▸ Data in this exercise
^^^^^^^^

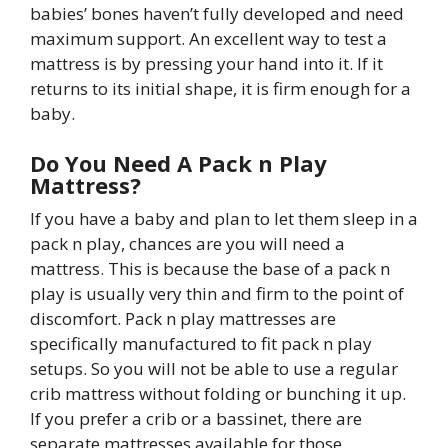
babies’ bones haven’t fully developed and need
maximum support. An excellent way to test a
mattress is by pressing your hand into it. If it
returns to its initial shape, it is firm enough for a
baby.
Do You Need A Pack n Play
Mattress?
If you have a baby and plan to let them sleep in a
pack n play, chances are you will need a
mattress. This is because the base of a pack n
play is usually very thin and firm to the point of
discomfort. Pack n play mattresses are
specifically manufactured to fit pack n play
setups. So you will not be able to use a regular
crib mattress without folding or bunching it up.
If you prefer a crib or a bassinet, there are
separate mattresses available for those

^^^^^^^^

▸ Task goal
The records are above. How many lines in them contain the word "baby"? Give the number alone.

▸ Exercise output
2